• **TASK TO CARRY OUT**: Nothing outside the lines below from the one containing "este processo nas agências." through the one containing "Dotazione organica di" is to be printed; print those exactly, ends included, and drop the pictures.

• **TASK INPUTS**:
%%
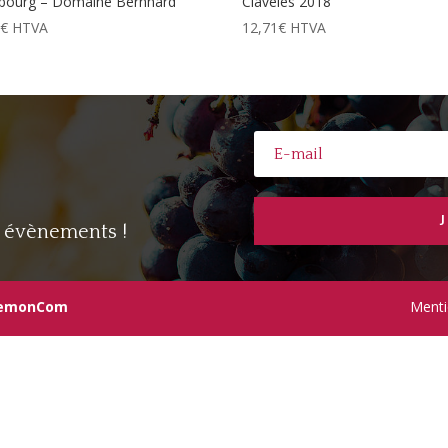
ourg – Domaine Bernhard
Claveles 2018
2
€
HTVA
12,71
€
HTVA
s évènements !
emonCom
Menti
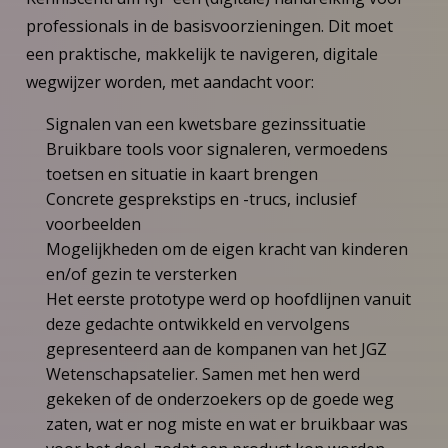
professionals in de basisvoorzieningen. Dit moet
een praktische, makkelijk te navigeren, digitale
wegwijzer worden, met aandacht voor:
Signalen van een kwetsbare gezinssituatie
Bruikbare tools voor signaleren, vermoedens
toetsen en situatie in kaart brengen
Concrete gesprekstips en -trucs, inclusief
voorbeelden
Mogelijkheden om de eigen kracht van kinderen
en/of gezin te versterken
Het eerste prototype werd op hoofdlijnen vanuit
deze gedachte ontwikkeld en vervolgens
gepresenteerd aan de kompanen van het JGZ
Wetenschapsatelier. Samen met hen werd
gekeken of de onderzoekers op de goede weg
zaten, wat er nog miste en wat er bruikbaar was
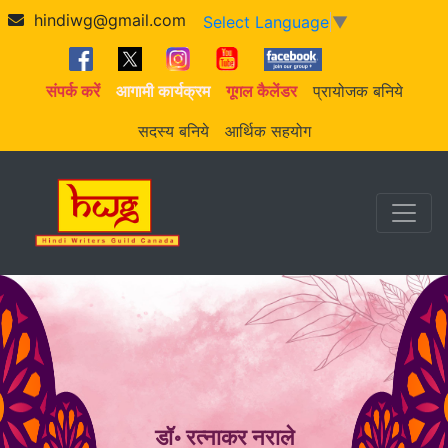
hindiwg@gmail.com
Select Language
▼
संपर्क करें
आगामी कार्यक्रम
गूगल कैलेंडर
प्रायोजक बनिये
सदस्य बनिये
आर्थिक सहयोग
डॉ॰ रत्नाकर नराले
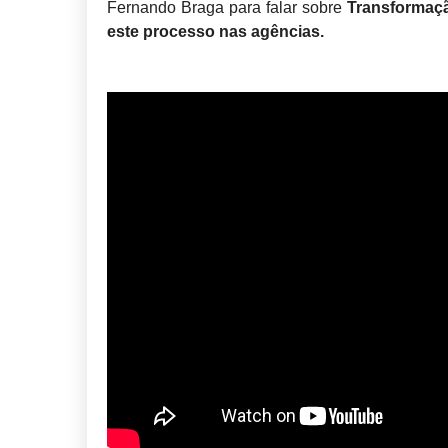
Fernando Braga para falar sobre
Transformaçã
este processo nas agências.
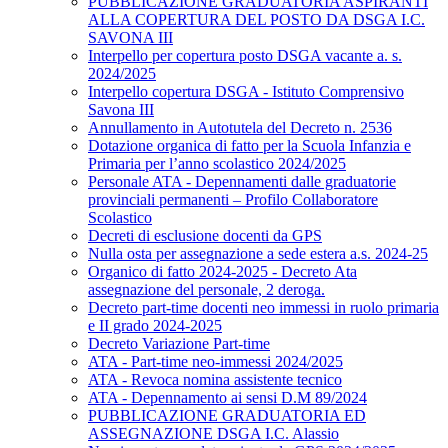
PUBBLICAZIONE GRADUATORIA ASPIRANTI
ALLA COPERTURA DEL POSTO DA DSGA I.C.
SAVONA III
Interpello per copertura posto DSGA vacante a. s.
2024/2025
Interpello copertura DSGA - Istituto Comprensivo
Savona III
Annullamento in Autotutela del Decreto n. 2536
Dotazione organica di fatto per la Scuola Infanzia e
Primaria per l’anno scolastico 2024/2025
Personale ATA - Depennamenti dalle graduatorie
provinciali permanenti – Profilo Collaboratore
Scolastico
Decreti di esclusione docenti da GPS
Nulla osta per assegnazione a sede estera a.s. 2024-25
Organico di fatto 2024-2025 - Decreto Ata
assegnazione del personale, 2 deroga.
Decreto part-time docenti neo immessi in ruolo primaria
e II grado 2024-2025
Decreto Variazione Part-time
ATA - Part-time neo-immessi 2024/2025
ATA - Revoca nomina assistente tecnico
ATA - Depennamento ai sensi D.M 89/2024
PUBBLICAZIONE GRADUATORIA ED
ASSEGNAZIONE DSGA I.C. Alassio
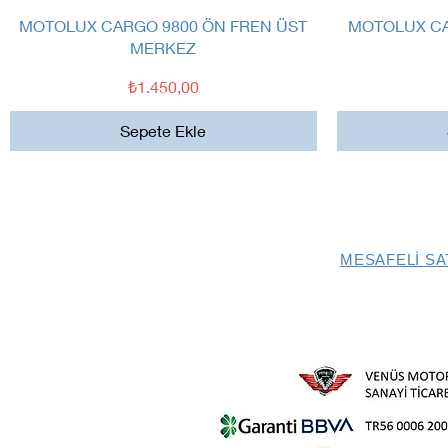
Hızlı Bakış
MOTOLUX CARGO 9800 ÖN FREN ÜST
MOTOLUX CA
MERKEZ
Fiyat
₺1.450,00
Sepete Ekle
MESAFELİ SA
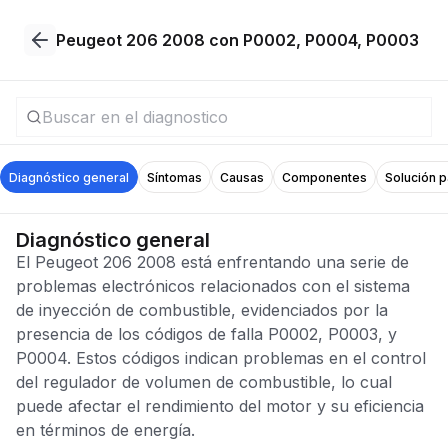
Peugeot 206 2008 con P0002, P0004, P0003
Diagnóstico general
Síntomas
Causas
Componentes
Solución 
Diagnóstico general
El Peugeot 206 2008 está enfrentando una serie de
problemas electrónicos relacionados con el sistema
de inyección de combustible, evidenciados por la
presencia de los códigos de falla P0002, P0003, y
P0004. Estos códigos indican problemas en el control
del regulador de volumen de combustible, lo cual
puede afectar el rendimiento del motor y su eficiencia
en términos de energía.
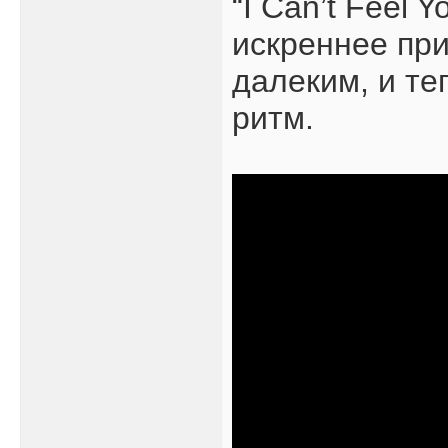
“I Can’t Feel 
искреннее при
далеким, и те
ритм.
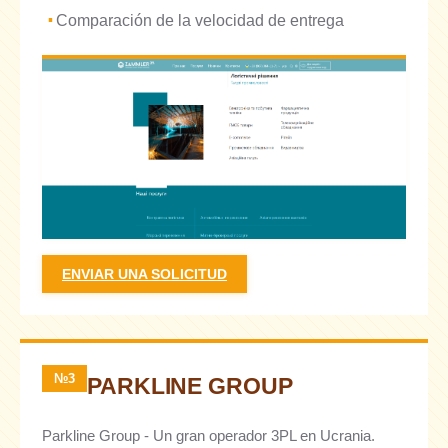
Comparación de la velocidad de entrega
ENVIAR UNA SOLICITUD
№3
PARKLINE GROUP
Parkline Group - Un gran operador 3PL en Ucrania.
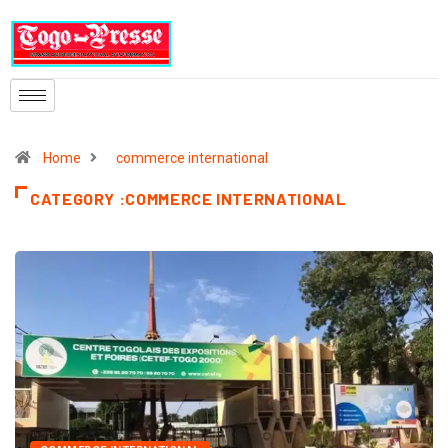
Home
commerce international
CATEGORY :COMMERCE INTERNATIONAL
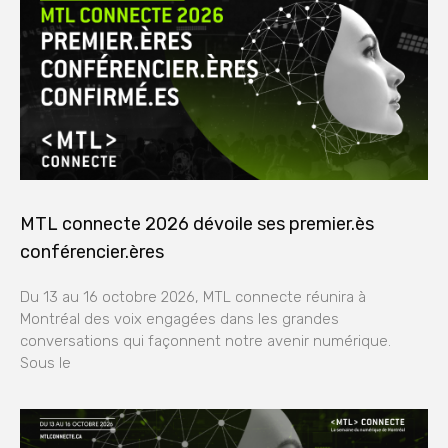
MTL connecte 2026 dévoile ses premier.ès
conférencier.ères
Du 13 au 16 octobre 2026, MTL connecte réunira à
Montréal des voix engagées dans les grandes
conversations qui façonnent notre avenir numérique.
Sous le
%%
• **EXERCISE OUTPUT**:
este processo nas agências.
PUBBLICAZIONE GRADUATORIA ASPIRANTI
ALLA COPERTURA DEL POSTO DA DSGA I.C.
SAVONA III
Interpello per copertura posto DSGA vacante a. s.
2024/2025
Interpello copertura DSGA - Istituto Comprensivo
Savona III
Annullamento in Autotutela del Decreto n. 2536
Dotazione organica di fatto per la Scuola Infanzia e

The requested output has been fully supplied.